# The Point Slope Equation of a Line

Let $$\alpha $$ be the inclination of the straight line $$l$$ as shown in the given diagram. Let $$P\left( {x,y} \right)$$ be any point on the given line $$l$$. Consider another point $$Q\left( {{x_1},{y_1}} \right)$$, since the line passes through the point $$Q$$.

From $$P$$ draw $$PM$$ perpendicular to the X-axis and from point $$Q$$ draw $$QL$$ also perpendicular to the X-axis. Also from $$Q$$ draw perpendicular to $$QA$$ on $$PM$$.

Now from the given diagram, consider the triangle $$\Delta QAP$$. By the definition of a slope we take

\[\begin{gathered} \tan \alpha = \frac{{AP}}{{QA}} = \frac{{MP – MA}}{{LM}} \\ \Rightarrow \tan \alpha = \frac{{MP – MA}}{{OM – OL}} \\ \end{gathered} \]

Now by the definition we can use $$m$$ instead of $$\tan \alpha $$, and we get

\[\begin{gathered} \Rightarrow m = \frac{{y – {y_1}}}{{x – {x_1}}} \\ \Rightarrow m\left( {x – {x_1}} \right) = y – {y_1} \\ \end{gathered} \]

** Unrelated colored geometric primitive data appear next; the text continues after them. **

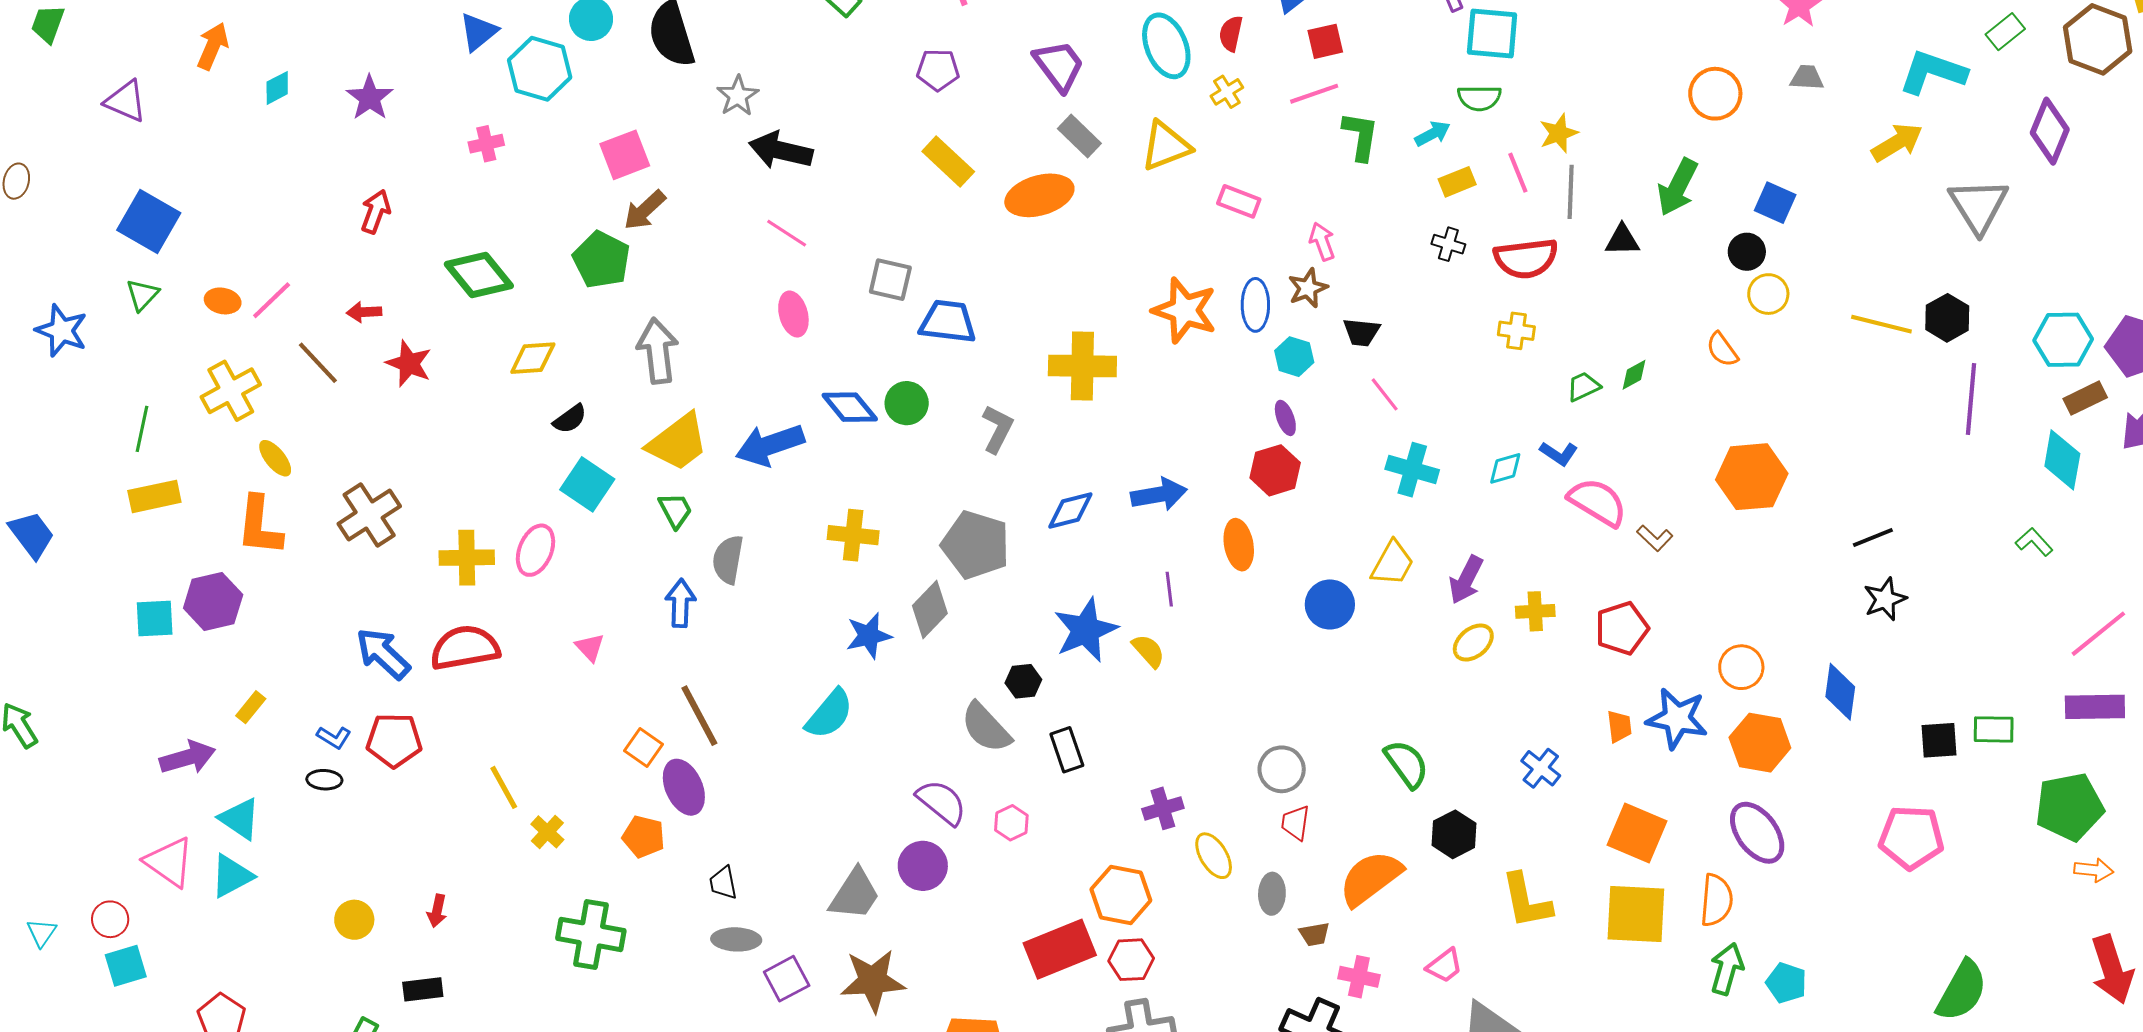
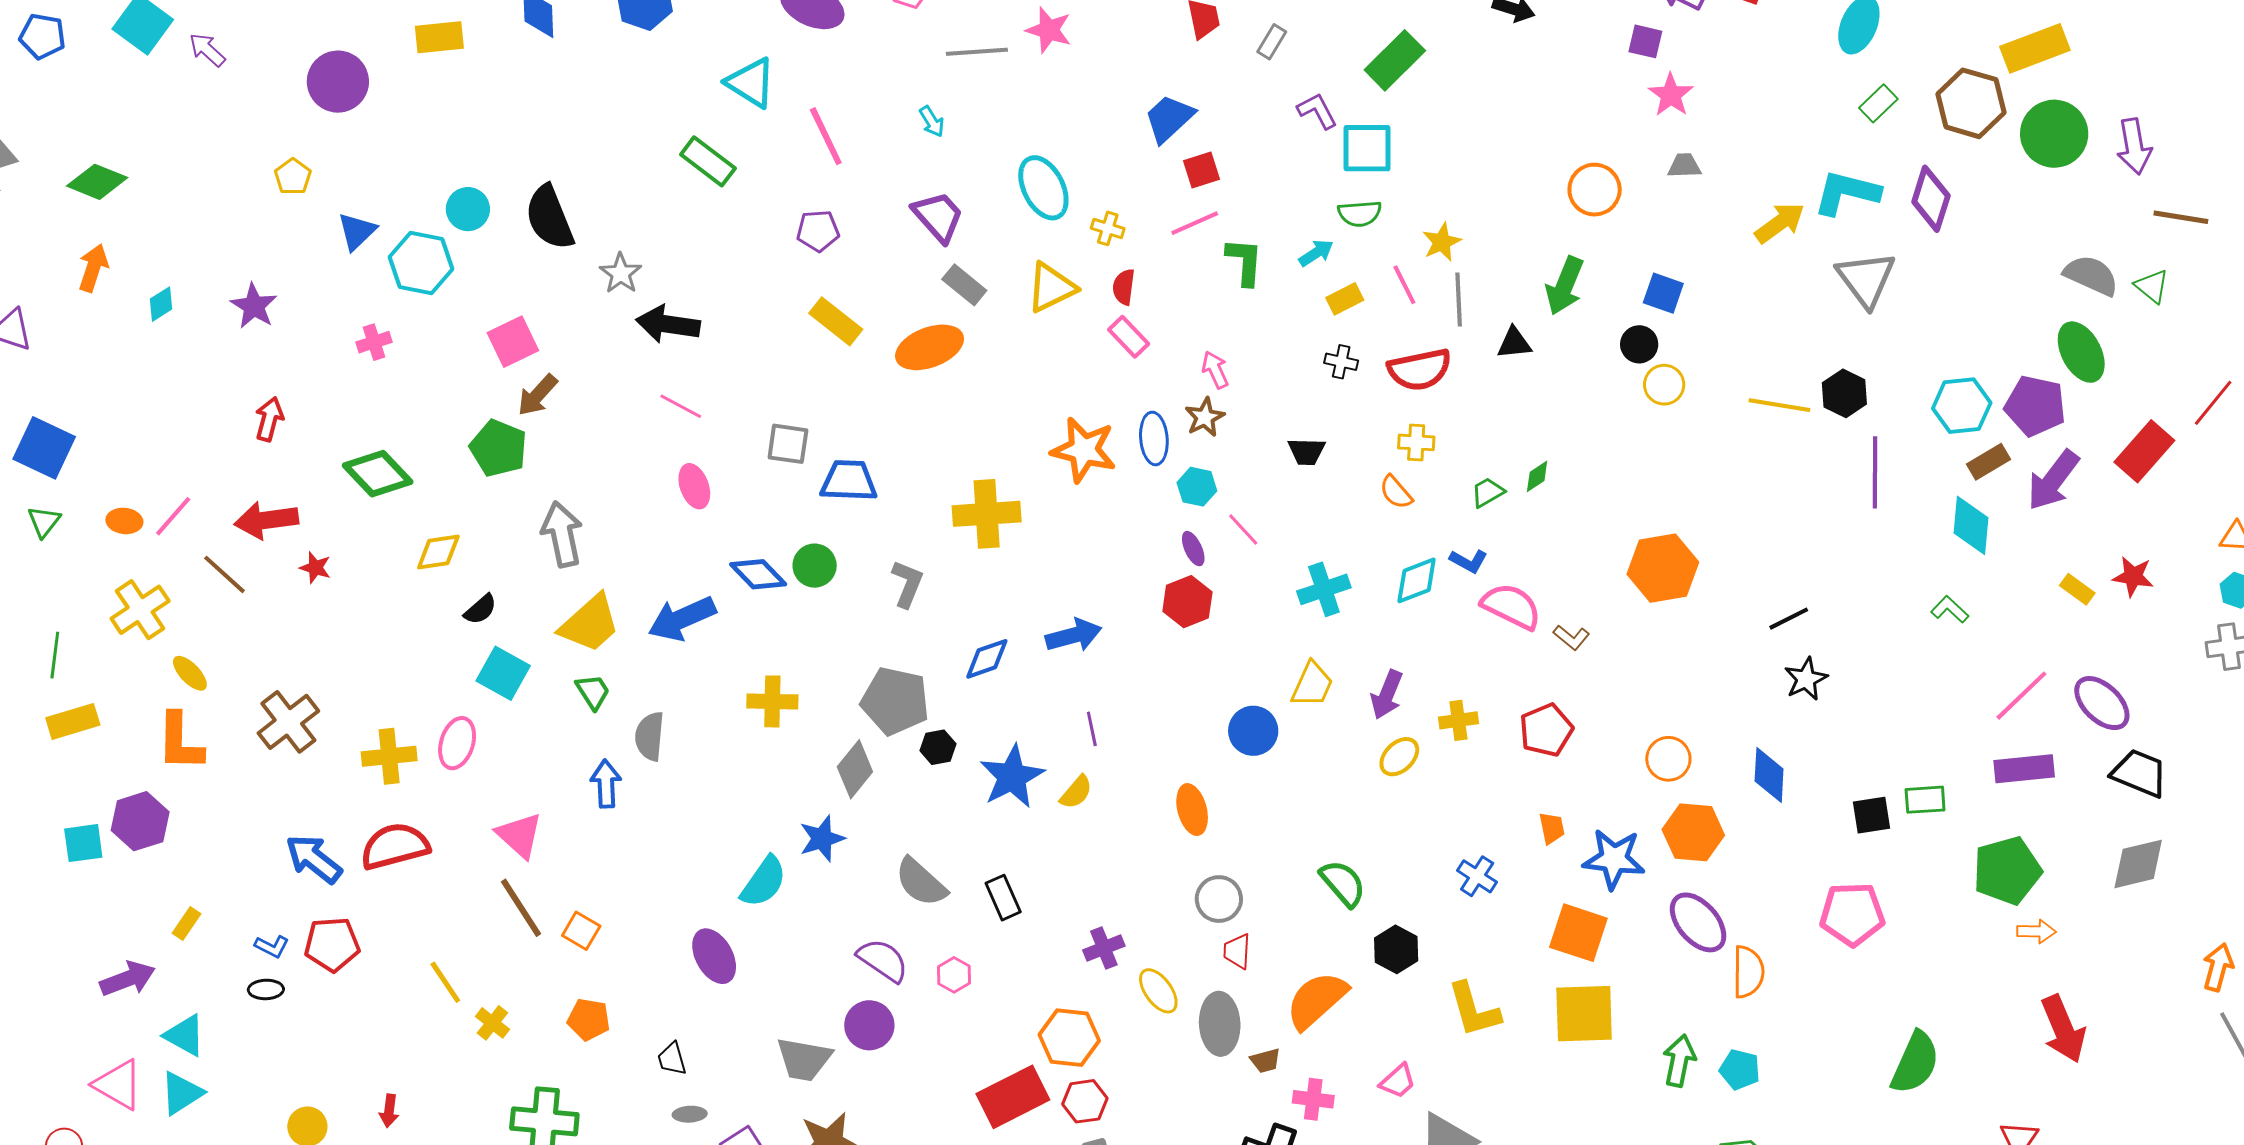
red semicircle: (1231, 34) -> (1124, 287), moved
cyan L-shape: (1933, 72) -> (1847, 193), moved
yellow cross: (1227, 92) -> (1108, 228), turned -36
pink rectangle: (1239, 201) -> (1129, 337), turned 30
red arrow: (364, 312) -> (266, 520), size x1.8
black trapezoid: (1361, 332) -> (1307, 451), moved
orange semicircle: (1722, 350) -> (1396, 492), moved
red star: (409, 363) -> (315, 568), size x0.7
pink line: (1385, 394) -> (1243, 530), moved
cyan diamond: (1505, 468) -> (1417, 580), size x1.4
cyan cross: (1412, 470) -> (1324, 589), turned -30
orange ellipse: (1239, 545) -> (1192, 810), moved
blue star: (869, 636) -> (822, 839), moved
pink triangle: (590, 647) -> (519, 835), size x1.6
yellow semicircle: (1148, 651) -> (1076, 792), turned 87
black hexagon: (1023, 681) -> (938, 747), moved
brown line: (699, 716) -> (521, 908), moved
blue star: (1677, 718) -> (1614, 859), moved
purple ellipse: (684, 787) -> (714, 956), moved
gray trapezoid: (855, 894) -> (804, 1059), turned 72
gray ellipse: (1272, 894) -> (1220, 1024), size x1.5
orange semicircle: (1716, 900) -> (1748, 972), moved
gray ellipse: (736, 939) -> (690, 1114), size x0.7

\[\boxed{y – {y_1} = m\left( {x – {x_1}} \right)}\]

This is the equation of a straight line having slope $$m$$ and passing through the point $$\left( {{x_1},{y_1}} \right)$$.

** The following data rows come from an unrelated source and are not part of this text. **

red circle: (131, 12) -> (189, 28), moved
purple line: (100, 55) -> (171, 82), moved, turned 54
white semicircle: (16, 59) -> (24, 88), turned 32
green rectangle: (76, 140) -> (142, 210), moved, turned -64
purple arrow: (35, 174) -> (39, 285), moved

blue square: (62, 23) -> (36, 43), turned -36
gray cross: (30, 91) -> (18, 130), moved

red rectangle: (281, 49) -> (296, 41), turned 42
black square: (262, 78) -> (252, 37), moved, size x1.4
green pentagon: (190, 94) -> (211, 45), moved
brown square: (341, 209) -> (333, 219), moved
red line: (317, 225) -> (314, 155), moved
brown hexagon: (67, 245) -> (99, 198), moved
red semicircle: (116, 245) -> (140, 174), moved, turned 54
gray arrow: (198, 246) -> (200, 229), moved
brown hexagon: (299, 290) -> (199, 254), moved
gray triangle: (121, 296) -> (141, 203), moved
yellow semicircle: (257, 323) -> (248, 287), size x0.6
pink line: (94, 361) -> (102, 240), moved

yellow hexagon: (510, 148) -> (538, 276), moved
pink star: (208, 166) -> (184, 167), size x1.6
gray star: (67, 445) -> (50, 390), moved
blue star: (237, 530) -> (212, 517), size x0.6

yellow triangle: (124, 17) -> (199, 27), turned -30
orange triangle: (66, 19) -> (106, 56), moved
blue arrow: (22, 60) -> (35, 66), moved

__NOTE__**:** There is an alternate way to prove the slope point form of the equation of a line. Let $$P\left( {x,y} \right)$$ be any point on the line.

Considering the slope intercept form of the equation of a line, we have

\[y = mx + c\,\,\,{\text{ – – – }}\left( {\text{i}} \right)\]

Since the line passing through the point $$\left( {{x_1},{y_1}} \right)$$ above equation (i) becomes

\[{y_1} = m{x_1} + c\,\,\,{\text{ – – – }}\left( {{\text{ii}}} \right)\]

Now subtracting equation (ii) from equation (i), we get

\[y – {y_1} = mx – m{x_1}\]

\[\boxed{y – {y_1} = m\left( {x – {x_1}} \right)}\]

__Example__**:** Find the equation of a straight line having the slope $$ – 4$$ and passing through the point $$\left( {1, – 2} \right)$$

Here we have slope $$m = 8$$ and point $$\left( {{x_1},{y_1}} \right) = \left( {1, – 2} \right)$$

Now the slope point form of the equation of a straight line is

\[y – {y_1} = m\left( {x – {x_1}} \right)\]

Substitute the above values in the formula to get the equation of a straight line

\[\begin{gathered} y – \left( { – 2} \right) = – 4\left( {x – 1} \right) \\ \Rightarrow y + 2 = – 4x + 4 \\ \Rightarrow 4x + y – 2 = 0 \\ \end{gathered} \]

This is the required equation of a straight line.